Un chouia nauséeux, nous effectuons les formalités aéroportuaires d’usage (qui comportent évidement un petit déjeuner aux pancakes) et on embarque, tout excités de prendre un avion, et de se laisser porter par le doux ronronnement des réacteurs. Miam. Faire glisser sous nos yeux des centaines de kilomètres de route dégueulasse, c’est savoureux. Ces 45 petites minutes dans les airs nous évitent un calvaire. Les bus boliviens avalent ces 450 km  de route et piste défoncée en 20 heures non-stop, ça représente 3 bons jours de camion sans compter les avaries inévitables… Merci mais non merci, y’a pas moyen !

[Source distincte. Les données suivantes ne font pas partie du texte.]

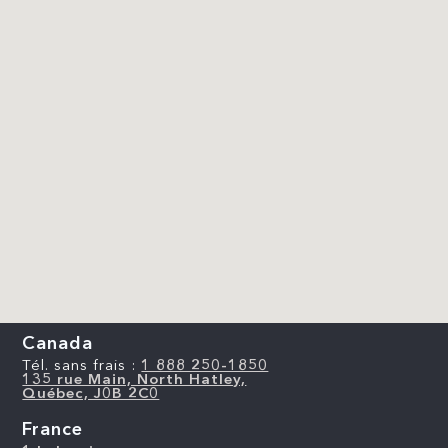
Canada
Tél. sans frais :
1 888 250-1850
135 rue Main, North Hatley,
Québec, J0B 2C0
France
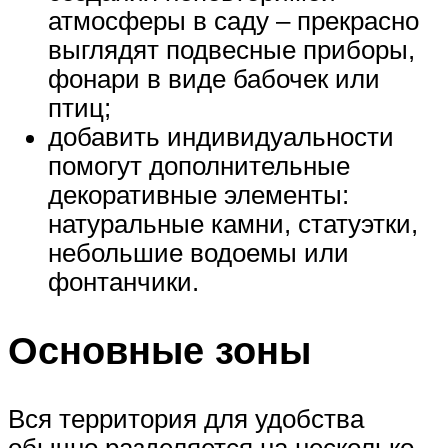
атмосферы в саду – прекрасно
выглядят подвесные приборы,
фонари в виде бабочек или
птиц;
добавить индивидуальности
помогут дополнительные
декоративные элементы:
натуральные камни, статуэтки,
небольшие водоемы или
фонтанчики.
Основные зоны
Вся территория для удобства
обычно разделяется на несколько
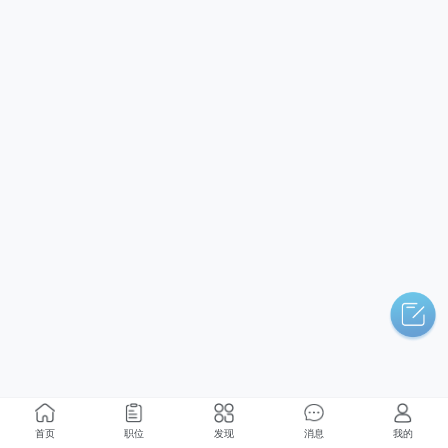
首页
职位
发现
消息
我的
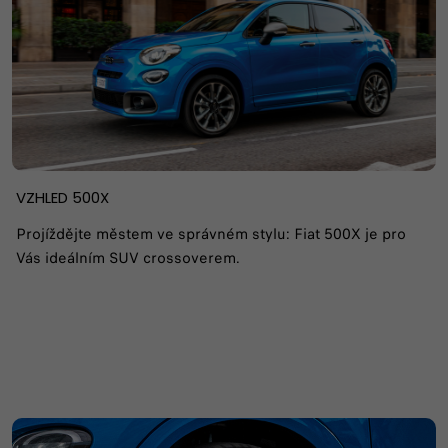
VZHLED 500X
Projíždějte městem ve správném stylu: Fiat 500X je pro
Vás ideálním SUV crossoverem.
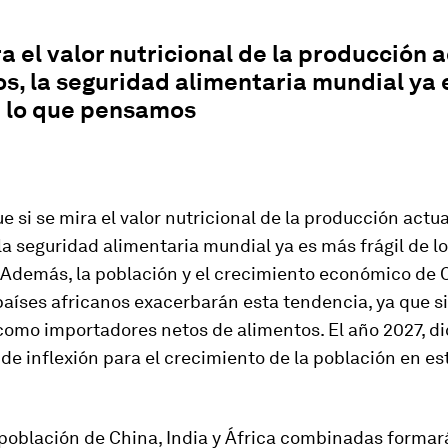
ra el valor nutricional de la producción 
s, la seguridad alimentaria mundial ya
e lo que pensamos
e si se mira el valor nutricional de la producción actua
la seguridad alimentaria mundial ya es más frágil de l
Además, la población y el crecimiento económico de C
 países africanos exacerbarán esta tendencia, ya que s
como importadores netos de alimentos. El año 2027, d
 de inflexión para el crecimiento de la población en es
 población de China, India y África combinadas formar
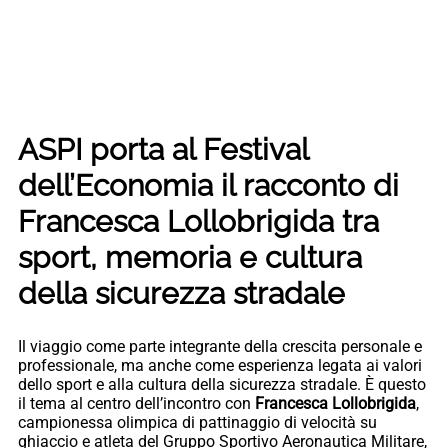
ASPI porta al Festival
dell’Economia il racconto di
Francesca Lollobrigida tra
sport, memoria e cultura
della sicurezza stradale
Il viaggio come parte integrante della crescita personale e
professionale, ma anche come esperienza legata ai valori
dello sport e alla cultura della sicurezza stradale. È questo
il tema al centro dell’incontro con
Francesca
Lollobrigida
,
campionessa olimpica di pattinaggio di velocità su
ghiaccio e atleta del Gruppo Sportivo Aeronautica Militare,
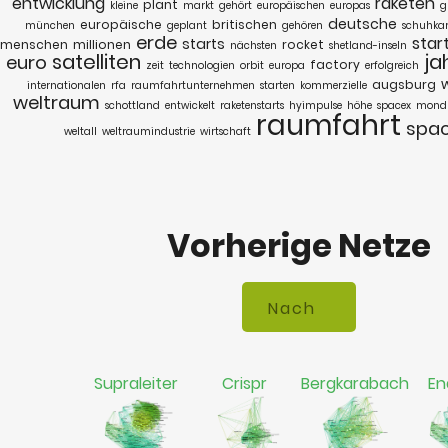
entwicklung
raketen
plant
kleine
markt
gehört
europäischen
europas
g
deutsche
europäische
britischen
münchen
geplant
gehören
schuhkar
erde
star
starts
menschen
millionen
rocket
nächsten
shetland-inseln
satelliten
ja
euro
factory
zeit
technologien
orbit
europa
erfolgreich
augsburg
internationalen
rfa
raumfahrtunternehmen
starten
kommerzielle
weltraum
schottland
entwickelt
raketenstarts
hyimpulse
höhe
spacex
mond
raumfahrt
spa
weltall
weltraumindustrie
wirtschaft
Vorherige Netze
Supraleiter
Crispr
Bergkarabach
En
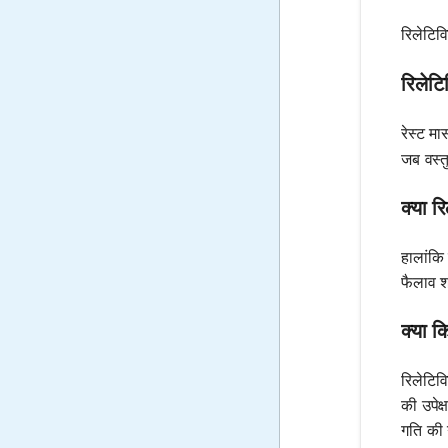
रिलेटिव
रिलेटि
रेस्ट मा
जब वस्तु
क्या 
हालांकि
फैलाव श
क्या क
रिलेटिवि
की उपेक्
गति की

Ainsi, en moins de temps qu’il faut pour le dire, nous survolons une luxuriante foret, infinie, dense, haute, aux larges feuilles luisantes. Cette simple vue de verdure ruisselante donne la banane à 5 voyageurs collés aux hublots.

Atterrissage. La moiteur nous prend au bec direct. Après à peine 5 minutes de tuctuc, nous voilà au centre de Rurrenabaque, ville aussi chaude qu’humide. « Despacio » ici, hein. Pas d’activité inutile, surtout. C’est l’Amazonie et le thermomètre a grimpé d’au moins 25 degrés. Mais il y a aussi beaucoup d’ombre et au final, la vie semble beaucoup plus douce que la veille. Difficile d’imaginer que nous sommes ici dans le même pays. Quels points communs peut on trouver entre ces boliviens en short, bras de chemise, tongs, nourris aux fruits juteux qui poussent quasi dans la rue, et ces autres pauvres bougres, vivant dans les montagnes sans oxygène, habitant des maisons de terres sans eau courante, s’occupant de lamas sous un soleil sans pitié. On ne nait pas tous égaux, me dis-je.

Nous prenons nos quartiers dans une certaine euphorie dans un hôtel propre et spacieux, doté d’une piscine (remplie cette fois), accostée à une cantine qui nous servira régulièrement de délicieuses salades de fruits et des frites. L’hôtel accueille un concours de miss locales, ce qui permet à Elisa de faire la princesse (mais nous, on sait qui est la plus belle, pas vrai?). Bref, cette escapade amazonienne s’annonce de bonne augure. 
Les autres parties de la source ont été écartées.